Четырнадцать эпизодов, названных «фрагментами», приспособлены к театральной сцене посредством импрессионистических ремарок, напоминающих о драмах Чехова (Кржижановский, теоретик театра, оставил великолепные статьи о театральной ремарке как литературном жанре и об искусстве эпиграфа у Пушкина). В инсценировке Татьяна Ларина, избавленная от опекающего ее Повествователя, претерпевает поразительную трансформацию, поскольку Кржижановский вплетает в пьесу другие произведения Пушкина: «Сказку о мертвой царевне и о семи богатырях», ранние стихи лицейского периода, некоторые элегические стихотворения и сатирические эпиграммы. Здесь много фольклора и суеверий, но они, скорее, космические, языческие, чуждые жизнерадостным рабочим и крестьянам социалистического реализма, которых прославлял Горький в середине 1930-х годов. Все основные события происходят зимой, которая для Кржижановского является самым плодотворным временем года, повсюду связанным с постоянством и непоколебимостью судьбы. Образ, служащий для Татьяны предостережением и вдохновением, – скорее Снегурочка, чем Белоснежка. И более всего вопросов вызывает то, что Кржижановский, вопреки последовательности пушкинского повествования, с твердой психологической логикой ставит в центр своей драмы, между неудачными именинами и катастрофической дуэлью, возбуждающий любопытство, пугающий рассказ о сне Татьяны. Этот целительный, провидческий сон рассказывается (наконец-то) не фривольным, покровительственным Повествователем, но самой травмированной героиней.

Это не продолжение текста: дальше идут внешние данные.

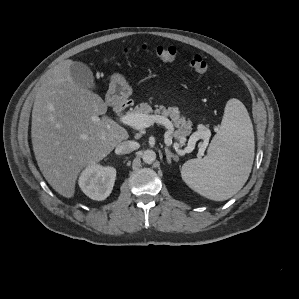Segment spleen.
<instances>
[{
	"label": "spleen",
	"mask_w": 299,
	"mask_h": 299,
	"mask_svg": "<svg viewBox=\"0 0 299 299\" xmlns=\"http://www.w3.org/2000/svg\"><path fill=\"white\" fill-rule=\"evenodd\" d=\"M253 126L244 104L230 99L220 130L203 159H191L181 169L184 182L202 196L227 200L246 183L254 160Z\"/></svg>",
	"instance_id": "1"
}]
</instances>
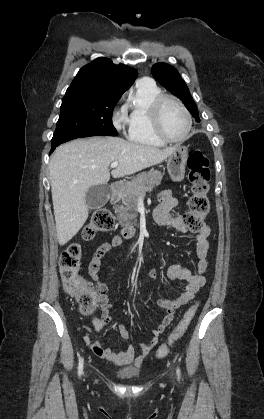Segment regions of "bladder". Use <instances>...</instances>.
<instances>
[{"instance_id":"31cf9c89","label":"bladder","mask_w":264,"mask_h":419,"mask_svg":"<svg viewBox=\"0 0 264 419\" xmlns=\"http://www.w3.org/2000/svg\"><path fill=\"white\" fill-rule=\"evenodd\" d=\"M115 375L122 380H134L137 379L140 375V371L138 369H123L119 370L115 373Z\"/></svg>"}]
</instances>
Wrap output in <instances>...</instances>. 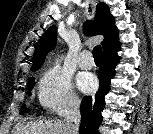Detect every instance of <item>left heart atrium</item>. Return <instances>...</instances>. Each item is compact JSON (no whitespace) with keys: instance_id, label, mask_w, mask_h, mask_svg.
<instances>
[{"instance_id":"left-heart-atrium-1","label":"left heart atrium","mask_w":153,"mask_h":134,"mask_svg":"<svg viewBox=\"0 0 153 134\" xmlns=\"http://www.w3.org/2000/svg\"><path fill=\"white\" fill-rule=\"evenodd\" d=\"M78 84L84 92H91L96 88L97 82L93 75L85 73L79 77Z\"/></svg>"}]
</instances>
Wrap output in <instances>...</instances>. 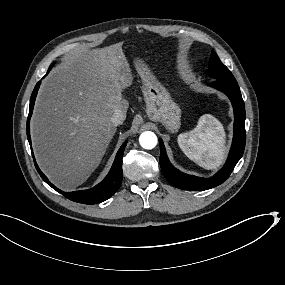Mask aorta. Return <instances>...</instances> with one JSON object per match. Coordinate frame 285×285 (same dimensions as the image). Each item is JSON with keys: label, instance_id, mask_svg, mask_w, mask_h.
I'll return each instance as SVG.
<instances>
[{"label": "aorta", "instance_id": "1", "mask_svg": "<svg viewBox=\"0 0 285 285\" xmlns=\"http://www.w3.org/2000/svg\"><path fill=\"white\" fill-rule=\"evenodd\" d=\"M140 145L144 149H153L157 145V136L151 131L143 132L139 137Z\"/></svg>", "mask_w": 285, "mask_h": 285}]
</instances>
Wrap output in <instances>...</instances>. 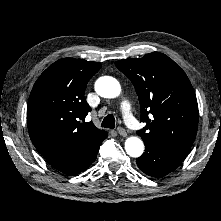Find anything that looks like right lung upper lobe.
<instances>
[{"label": "right lung upper lobe", "instance_id": "obj_1", "mask_svg": "<svg viewBox=\"0 0 221 221\" xmlns=\"http://www.w3.org/2000/svg\"><path fill=\"white\" fill-rule=\"evenodd\" d=\"M100 68L99 62L63 58L35 82L27 104V126L32 143L43 157L59 155L108 135L84 120L91 111L85 89Z\"/></svg>", "mask_w": 221, "mask_h": 221}]
</instances>
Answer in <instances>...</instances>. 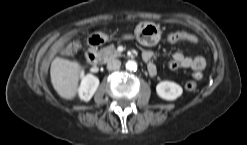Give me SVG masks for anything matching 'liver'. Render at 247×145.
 <instances>
[{
  "instance_id": "obj_1",
  "label": "liver",
  "mask_w": 247,
  "mask_h": 145,
  "mask_svg": "<svg viewBox=\"0 0 247 145\" xmlns=\"http://www.w3.org/2000/svg\"><path fill=\"white\" fill-rule=\"evenodd\" d=\"M81 65L77 61L55 57L51 62L50 76L53 88L66 100L75 98L78 91Z\"/></svg>"
}]
</instances>
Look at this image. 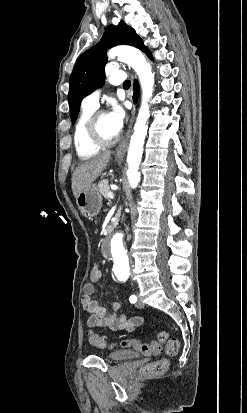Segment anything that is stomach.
Segmentation results:
<instances>
[{"label": "stomach", "mask_w": 247, "mask_h": 413, "mask_svg": "<svg viewBox=\"0 0 247 413\" xmlns=\"http://www.w3.org/2000/svg\"><path fill=\"white\" fill-rule=\"evenodd\" d=\"M117 160H122L123 156H116ZM102 196L96 184H89L85 190L76 196V202L83 217H95L102 207Z\"/></svg>", "instance_id": "0dacf381"}]
</instances>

Теперь, когда прошло более двухсот лет со дня рождения Пушкина и открылся доступ к большему количеству документов сталинской эпохи, пушкинисты получили возможность подробнее исследовать события, связанные со столетием со дня его смерти. Подобно безмолвному открытому концу, обозначенному знаменитой финальной ремаркой, музыкальные, драматические и кинематографические сокровища, все еще погребенные под развалинами того года, остаются «вечным настоящим». Чтобы освободить их из плена, недостаточно сообщения или публикации; необходима постановка на сцене.
2007
Литература
Громов 1978 – Громов В. А. Замысел постановки // Творческое наследие В. Э. Мейерхольда / Ред., сост. Л. Д. Вендровская, А. В. Февральский. М.: ВТО, 1978. С. 353–392.
Музыка 2013 – Музыка вместо сумбура: Композиторы и музыканты в стране Советов, 1917–1991 / Сост. Л. В. Максименков. М.: Международный фонд «Демократия», 2013.

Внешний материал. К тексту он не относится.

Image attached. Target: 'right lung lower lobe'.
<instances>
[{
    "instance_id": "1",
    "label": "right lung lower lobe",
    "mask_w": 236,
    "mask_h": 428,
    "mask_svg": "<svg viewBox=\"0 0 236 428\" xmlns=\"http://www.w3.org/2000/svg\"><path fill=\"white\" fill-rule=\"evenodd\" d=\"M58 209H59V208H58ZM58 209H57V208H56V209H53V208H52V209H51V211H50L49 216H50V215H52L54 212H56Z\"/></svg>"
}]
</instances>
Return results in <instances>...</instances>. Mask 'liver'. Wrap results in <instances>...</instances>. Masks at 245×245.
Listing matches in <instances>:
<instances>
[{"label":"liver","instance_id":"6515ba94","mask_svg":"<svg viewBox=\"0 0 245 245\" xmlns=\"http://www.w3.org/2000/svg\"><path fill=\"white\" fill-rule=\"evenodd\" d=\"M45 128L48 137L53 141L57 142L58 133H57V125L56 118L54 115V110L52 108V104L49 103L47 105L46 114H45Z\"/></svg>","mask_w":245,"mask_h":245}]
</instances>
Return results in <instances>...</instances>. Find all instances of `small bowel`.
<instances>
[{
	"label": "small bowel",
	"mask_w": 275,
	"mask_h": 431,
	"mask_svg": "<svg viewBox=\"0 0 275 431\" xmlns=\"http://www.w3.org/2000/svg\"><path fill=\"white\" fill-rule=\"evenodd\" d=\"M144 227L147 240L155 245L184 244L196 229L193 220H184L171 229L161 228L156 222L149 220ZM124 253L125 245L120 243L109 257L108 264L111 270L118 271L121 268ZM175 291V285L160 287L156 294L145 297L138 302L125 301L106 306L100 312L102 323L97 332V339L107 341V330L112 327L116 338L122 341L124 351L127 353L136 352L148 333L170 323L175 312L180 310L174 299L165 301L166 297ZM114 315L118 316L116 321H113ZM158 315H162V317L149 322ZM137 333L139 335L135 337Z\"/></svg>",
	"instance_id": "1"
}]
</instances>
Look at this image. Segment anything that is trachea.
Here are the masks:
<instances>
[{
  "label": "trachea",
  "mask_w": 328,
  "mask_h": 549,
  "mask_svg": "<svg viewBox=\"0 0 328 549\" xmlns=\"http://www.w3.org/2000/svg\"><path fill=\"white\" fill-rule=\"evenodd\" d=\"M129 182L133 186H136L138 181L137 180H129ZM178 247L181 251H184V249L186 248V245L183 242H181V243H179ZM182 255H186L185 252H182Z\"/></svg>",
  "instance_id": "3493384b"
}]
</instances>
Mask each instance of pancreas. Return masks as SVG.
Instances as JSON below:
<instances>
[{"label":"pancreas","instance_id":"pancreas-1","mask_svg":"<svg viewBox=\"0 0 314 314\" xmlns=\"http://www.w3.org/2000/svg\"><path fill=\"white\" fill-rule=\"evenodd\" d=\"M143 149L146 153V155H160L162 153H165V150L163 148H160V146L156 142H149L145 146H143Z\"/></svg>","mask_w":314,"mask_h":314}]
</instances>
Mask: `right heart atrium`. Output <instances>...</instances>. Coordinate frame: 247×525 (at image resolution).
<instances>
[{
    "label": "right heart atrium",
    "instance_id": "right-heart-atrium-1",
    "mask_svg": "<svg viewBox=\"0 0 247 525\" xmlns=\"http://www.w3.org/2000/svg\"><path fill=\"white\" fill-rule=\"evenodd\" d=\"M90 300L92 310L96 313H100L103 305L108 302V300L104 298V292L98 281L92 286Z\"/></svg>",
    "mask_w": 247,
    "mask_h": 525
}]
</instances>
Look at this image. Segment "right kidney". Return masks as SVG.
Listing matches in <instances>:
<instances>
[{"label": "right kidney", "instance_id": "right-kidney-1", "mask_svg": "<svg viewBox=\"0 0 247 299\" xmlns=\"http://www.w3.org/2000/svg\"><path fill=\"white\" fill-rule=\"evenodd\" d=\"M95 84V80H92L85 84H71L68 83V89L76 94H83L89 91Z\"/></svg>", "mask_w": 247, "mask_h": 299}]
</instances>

Emerson 2008 – Emerson С. The Krzhizhanovsky-Prokofiev Collaboration on Eugene Onegin, 1936 (A Lesser-Known Casualty of the Pushkin Death Jubilee) // Sergey Prokofiev and his World / Ed. by S. Morrison. Princeton: Princeton University Press, 2008. P. 60–189.
Sandler 2006 – Sandler S. The 1937 Pushkin Jubilee as Epic Trauma // Epic Revisionism: Russian History and Literature as Stalinist Propaganda / Ed. by К. M. E Platt, D. Brandenberger. Madison: University of Wisconsin Press, 2006. P. 196–213.
19. Шекспир и Бернард Шоу глазами Кржижановского[287]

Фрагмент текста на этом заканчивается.